_What the exercise asks_
Restate each record word for word, from the first to the last.

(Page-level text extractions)
════════

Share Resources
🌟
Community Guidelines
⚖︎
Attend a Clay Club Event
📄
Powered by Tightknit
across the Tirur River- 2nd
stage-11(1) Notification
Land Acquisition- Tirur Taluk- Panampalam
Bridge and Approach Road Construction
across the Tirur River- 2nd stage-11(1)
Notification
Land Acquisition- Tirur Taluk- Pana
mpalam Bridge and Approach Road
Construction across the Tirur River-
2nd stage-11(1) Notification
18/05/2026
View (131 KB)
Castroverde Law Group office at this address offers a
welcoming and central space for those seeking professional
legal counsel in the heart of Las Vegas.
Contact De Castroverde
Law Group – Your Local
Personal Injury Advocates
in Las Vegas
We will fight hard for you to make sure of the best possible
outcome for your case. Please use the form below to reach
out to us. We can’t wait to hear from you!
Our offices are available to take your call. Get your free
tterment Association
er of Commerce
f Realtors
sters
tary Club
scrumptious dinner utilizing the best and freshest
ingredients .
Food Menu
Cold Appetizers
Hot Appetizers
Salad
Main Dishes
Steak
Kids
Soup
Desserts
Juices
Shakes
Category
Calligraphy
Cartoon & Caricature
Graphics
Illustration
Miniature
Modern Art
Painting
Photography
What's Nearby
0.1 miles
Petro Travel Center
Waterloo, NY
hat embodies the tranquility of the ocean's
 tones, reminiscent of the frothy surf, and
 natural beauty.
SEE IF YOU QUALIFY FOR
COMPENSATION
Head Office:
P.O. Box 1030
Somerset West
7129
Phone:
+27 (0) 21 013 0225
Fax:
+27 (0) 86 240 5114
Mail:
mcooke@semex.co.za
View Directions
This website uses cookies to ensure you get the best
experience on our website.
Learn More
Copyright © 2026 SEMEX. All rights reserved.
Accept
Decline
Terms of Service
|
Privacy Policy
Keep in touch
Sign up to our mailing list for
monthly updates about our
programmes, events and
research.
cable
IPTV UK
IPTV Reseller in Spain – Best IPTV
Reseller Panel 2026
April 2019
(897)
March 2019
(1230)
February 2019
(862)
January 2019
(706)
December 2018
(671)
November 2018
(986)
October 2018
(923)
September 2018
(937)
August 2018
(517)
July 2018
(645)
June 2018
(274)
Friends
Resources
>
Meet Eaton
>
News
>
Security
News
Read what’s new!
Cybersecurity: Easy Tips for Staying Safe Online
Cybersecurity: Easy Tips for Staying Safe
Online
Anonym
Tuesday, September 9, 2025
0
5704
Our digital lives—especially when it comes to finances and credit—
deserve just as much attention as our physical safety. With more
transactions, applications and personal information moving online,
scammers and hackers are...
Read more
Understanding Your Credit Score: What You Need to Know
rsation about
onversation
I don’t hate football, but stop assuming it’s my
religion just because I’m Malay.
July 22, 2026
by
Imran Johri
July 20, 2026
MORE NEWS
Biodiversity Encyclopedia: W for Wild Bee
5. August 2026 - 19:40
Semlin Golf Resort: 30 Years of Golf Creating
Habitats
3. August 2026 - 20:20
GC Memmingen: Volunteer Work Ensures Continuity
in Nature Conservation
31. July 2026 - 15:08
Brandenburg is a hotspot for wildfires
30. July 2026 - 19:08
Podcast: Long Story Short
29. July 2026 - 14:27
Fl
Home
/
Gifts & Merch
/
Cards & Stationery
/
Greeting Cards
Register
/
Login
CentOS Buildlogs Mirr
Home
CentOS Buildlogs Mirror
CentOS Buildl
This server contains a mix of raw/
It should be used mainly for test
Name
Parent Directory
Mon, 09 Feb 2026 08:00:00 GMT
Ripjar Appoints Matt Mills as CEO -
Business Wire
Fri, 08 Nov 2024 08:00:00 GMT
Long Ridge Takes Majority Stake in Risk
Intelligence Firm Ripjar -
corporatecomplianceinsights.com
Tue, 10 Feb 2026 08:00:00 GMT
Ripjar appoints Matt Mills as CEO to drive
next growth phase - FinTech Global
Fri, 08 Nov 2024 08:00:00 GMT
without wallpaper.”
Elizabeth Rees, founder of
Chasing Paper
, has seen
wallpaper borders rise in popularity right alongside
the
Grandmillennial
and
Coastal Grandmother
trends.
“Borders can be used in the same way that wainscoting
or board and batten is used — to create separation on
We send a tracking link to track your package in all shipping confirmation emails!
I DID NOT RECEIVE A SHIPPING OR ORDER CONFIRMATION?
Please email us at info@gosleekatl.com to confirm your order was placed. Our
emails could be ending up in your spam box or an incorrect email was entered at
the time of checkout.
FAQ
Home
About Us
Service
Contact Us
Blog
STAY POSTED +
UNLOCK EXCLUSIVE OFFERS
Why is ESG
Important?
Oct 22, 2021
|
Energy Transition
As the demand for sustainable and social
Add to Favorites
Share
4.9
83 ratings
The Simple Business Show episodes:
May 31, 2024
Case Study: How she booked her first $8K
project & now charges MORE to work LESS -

════════

_Output_
Share Resources
🌟
Community Guidelines
⚖︎
Attend a Clay Club Event
📄
Powered by Tightknit
across the Tirur River- 2nd
stage-11(1) Notification
Land Acquisition- Tirur Taluk- Panampalam
Bridge and Approach Road Construction
across the Tirur River- 2nd stage-11(1)
Notification
Land Acquisition- Tirur Taluk- Pana
mpalam Bridge and Approach Road
Construction across the Tirur River-
2nd stage-11(1) Notification
18/05/2026
View (131 KB)
Castroverde Law Group office at this address offers a
welcoming and central space for those seeking professional
legal counsel in the heart of Las Vegas.
Contact De Castroverde
Law Group – Your Local
Personal Injury Advocates
in Las Vegas
We will fight hard for you to make sure of the best possible
outcome for your case. Please use the form below to reach
out to us. We can’t wait to hear from you!
Our offices are available to take your call. Get your free
tterment Association
er of Commerce
f Realtors
sters
tary Club
scrumptious dinner utilizing the best and freshest
ingredients .
Food Menu
Cold Appetizers
Hot Appetizers
Salad
Main Dishes
Steak
Kids
Soup
Desserts
Juices
Shakes
Category
Calligraphy
Cartoon & Caricature
Graphics
Illustration
Miniature
Modern Art
Painting
Photography
What's Nearby
0.1 miles
Petro Travel Center
Waterloo, NY
hat embodies the tranquility of the ocean's
 tones, reminiscent of the frothy surf, and
 natural beauty.
SEE IF YOU QUALIFY FOR
COMPENSATION
Head Office:
P.O. Box 1030
Somerset West
7129
Phone:
+27 (0) 21 013 0225
Fax:
+27 (0) 86 240 5114
Mail:
mcooke@semex.co.za
View Directions
This website uses cookies to ensure you get the best
experience on our website.
Learn More
Copyright © 2026 SEMEX. All rights reserved.
Accept
Decline
Terms of Service
|
Privacy Policy
Keep in touch
Sign up to our mailing list for
monthly updates about our
programmes, events and
research.
cable
IPTV UK
IPTV Reseller in Spain – Best IPTV
Reseller Panel 2026
April 2019
(897)
March 2019
(1230)
February 2019
(862)
January 2019
(706)
December 2018
(671)
November 2018
(986)
October 2018
(923)
September 2018
(937)
August 2018
(517)
July 2018
(645)
June 2018
(274)
Friends
Resources
>
Meet Eaton
>
News
>
Security
News
Read what’s new!
Cybersecurity: Easy Tips for Staying Safe Online
Cybersecurity: Easy Tips for Staying Safe
Online
Anonym
Tuesday, September 9, 2025
0
5704
Our digital lives—especially when it comes to finances and credit—
deserve just as much attention as our physical safety. With more
transactions, applications and personal information moving online,
scammers and hackers are...
Read more
Understanding Your Credit Score: What You Need to Know
rsation about
onversation
I don’t hate football, but stop assuming it’s my
religion just because I’m Malay.
July 22, 2026
by
Imran Johri
July 20, 2026
MORE NEWS
Biodiversity Encyclopedia: W for Wild Bee
5. August 2026 - 19:40
Semlin Golf Resort: 30 Years of Golf Creating
Habitats
3. August 2026 - 20:20
GC Memmingen: Volunteer Work Ensures Continuity
in Nature Conservation
31. July 2026 - 15:08
Brandenburg is a hotspot for wildfires
30. July 2026 - 19:08
Podcast: Long Story Short
29. July 2026 - 14:27
Fl
Home
/
Gifts & Merch
/
Cards & Stationery
/
Greeting Cards
Register
/
Login
CentOS Buildlogs Mirr
Home
CentOS Buildlogs Mirror
CentOS Buildl
This server contains a mix of raw/
It should be used mainly for test
Name
Parent Directory
Mon, 09 Feb 2026 08:00:00 GMT
Ripjar Appoints Matt Mills as CEO -
Business Wire
Fri, 08 Nov 2024 08:00:00 GMT
Long Ridge Takes Majority Stake in Risk
Intelligence Firm Ripjar -
corporatecomplianceinsights.com
Tue, 10 Feb 2026 08:00:00 GMT
Ripjar appoints Matt Mills as CEO to drive
next growth phase - FinTech Global
Fri, 08 Nov 2024 08:00:00 GMT
without wallpaper.”
Elizabeth Rees, founder of
Chasing Paper
, has seen
wallpaper borders rise in popularity right alongside
the
Grandmillennial
and
Coastal Grandmother
trends.
“Borders can be used in the same way that wainscoting
or board and batten is used — to create separation on
We send a tracking link to track your package in all shipping confirmation emails!
I DID NOT RECEIVE A SHIPPING OR ORDER CONFIRMATION?
Please email us at info@gosleekatl.com to confirm your order was placed. Our
emails could be ending up in your spam box or an incorrect email was entered at
the time of checkout.
FAQ
Home
About Us
Service
Contact Us
Blog
STAY POSTED +
UNLOCK EXCLUSIVE OFFERS
Why is ESG
Important?
Oct 22, 2021
|
Energy Transition
As the demand for sustainable and social
Add to Favorites
Share
4.9
83 ratings
The Simple Business Show episodes:
May 31, 2024
Case Study: How she booked her first $8K
project & now charges MORE to work LESS -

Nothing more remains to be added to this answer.